The selling of inexpensive, computerized investment advice should be like shooting fish in a barrel if what I see from the financial services industry is any indication of what the major competition looks like these days. A typical account I just reviewed indicated that on a $100,000 account, a major bank’s “wealth advisory service” was charging 1.5 percent per year to spread a client’s assets over about twenty different mutual funds whose average annual expense ratios were three quarters of one percent per year. All told, the cost to the investor (both advice and fund expense) was well over two percent per year.
New, online services like Betterment or Wealthfront are charging 0.15 percent and 0.25 percent respectively for financial handholding that goes a long way toward duplicating or improving on anything the banks and brokerage firms are charging for their mutual fund selection services. Vanguard has an advisory service with someone you can talk to for as little as 0.30 percent per year. So, there are better alternatives out there, but the best approach might be a soupcon of education and a do-it-yourself (DIY) approach.
We’ll start with retirees who are attracted to these services more than nest egg builders. Retired folks are finally “alone with their money” as they shift gears from what has been a growing combination of 401(k)’s and roll-over IRA’s. They are now prompted to determine the best course of action for creating income from these assets. Anything they pay for advice --- from a fraction of one percent to over two full percentage points --- will come out of either their income or from annual earnings they could otherwise leave in the account to keep pace with inflation.
It wouldn’t hurt to review a little financial history to see how easy it can be to develop a DIY advisory service and effectively pay yourself what otherwise would have been spent for no value added.
A 20-year return of 60 percent stocks and 40 percent bonds has yielded an average of 9.35 percent per year. The annual 20-year average yield on a reverse of that mix was 8.47 percent. The financial press routinely suggests that 4 percent is the maximum amount anyone can safely extract from a nest egg and not run out of money in retirement. What that figure assumes is that everyone uses advice that costs, at a minimum, 1 percent per year. The figures quoted above are raw numbers that include stock and bond index funds over rolling twenty-year periods. There are no fees of any kind beyond 0.05 to 0.1 percent on the annual expense ratio of the typical index fund. This would be a cost of between $50 and $100 per year to do all the work on $100,000. The rest of those average annual returns cited above could all be inuring to the do-it-yourselfer!!

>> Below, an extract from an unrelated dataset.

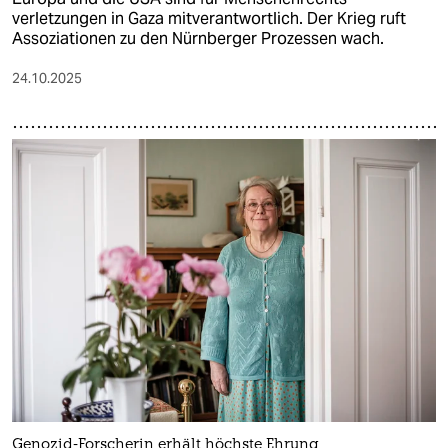
verletzungen in Gaza mitverantwortlich. Der Krieg ruft
Assoziationen zu den Nürnberger Prozessen wach.
24.10.2025
Genozid-Forscherin erhält höchste Ehrung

A cynic might suggest that the press, from MONEY magazine to the New York Times, depends to some extent on advertising revenue from the financial services industry. Therefore, their countless articles telling retirees what to safely withdraw will take into consideration the 1 to 2 percent skim off the top for their benefactors. Even AARP, the supposed champion of retiree well being, is in the mutual fund and insurance business so they don’t want to foul their nest either.
So the bottom line is that someone keeping life simple and cost effective can calculate what amounts to 5% of their account balance in bond and stock index funds at the beginning of each year. Divide that number by twelve and instruct the fund to deposit the resulting dollar amount automatically into a checking account each month. Most of the money deposited will be made up of bond interest and stock dividends, so the principal will remain largely intact. In fact, the 3 percent balance of the roughly 8 percent will continue to compound to protect against inflation. Just so you know, in tough years like 2002 and 2008, the heavier bond combination lost a temporary 4 and 9 percent respectively with an immediate snap back. No big deal.
Meanwhile, the DIY practitioner has just increased income by 25 percent --- from 4 percent to 5 percent --- and should never run out of money even when adjusting for inflation. As Ross Perot would have said, “It’s that simple.”